Inducible site-selective bottom-up assembly of virus-derived nanotube arrays on RNA-equipped wafers

  • chair:

    Mueller, A. / Eber, F. / Azucena, C. / Petershans, A. / Bittner, A. / Gliemann, H. / Jeske, H. / Wege, C. (2011)

  • place:

    ACS Nano 5 (2011), 4512

  • Date: 2011
  • Mueller, A. / Eber, F. / Azucena, C. / Petershans, A. / Bittner, A. / Gliemann, H. / Jeske, H. / Wege, C. (2011): „ Inducible site-selective bottom-up assembly of virus-derived nanotube arrays on RNA-equipped wafers“. In: ACS Nano 5 (2011), 4512

Abstract

Tobacco mosaic virus (TMV) is a tube-shaped, exceptionally stable plant virus, which is among the biomolecule complexes offering most promising perspectives for nanotechnology applications. Every viral nanotube self-assembles from a single RNA strand and numerous identical coat protein (CP) subunits. Here we demonstrate that biotechnologically engineered RNA species containing the TMV origin of assembly can be selectively attached to solid surfaces via one end and govern the bottom-up growth of surface-linked TMV-like nanotubes in situ on demand. SiO2 wafers patterned by polymer blend lithography were modified in a chemically selective manner, which allowed positioning of in vitro produced RNA scaffolds into predefined patches on the 100–500 nm scale.

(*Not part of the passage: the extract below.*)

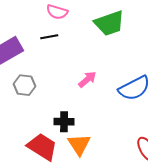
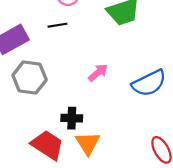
gray hexagon: (25, 85) -> (30, 77), size x1.4

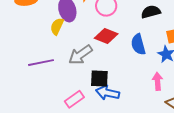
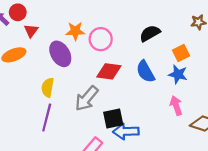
yellow semicircle: (57, 26) -> (48, 87), moved
purple line: (41, 63) -> (47, 118), turned -50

The RNA operated as guiding strands for the self-assembly of spatially ordered nanotube 3D arrays on the micrometer scale. This novel approach may promote technically applicable production routes toward a controlled integration of multivalent biotemplates into miniaturized devices to functionalize poorly accessible components prior to use. Furthermore, the results mark a milestone in the experimental verification of viral nucleoprotein complex self-assembly mechanisms.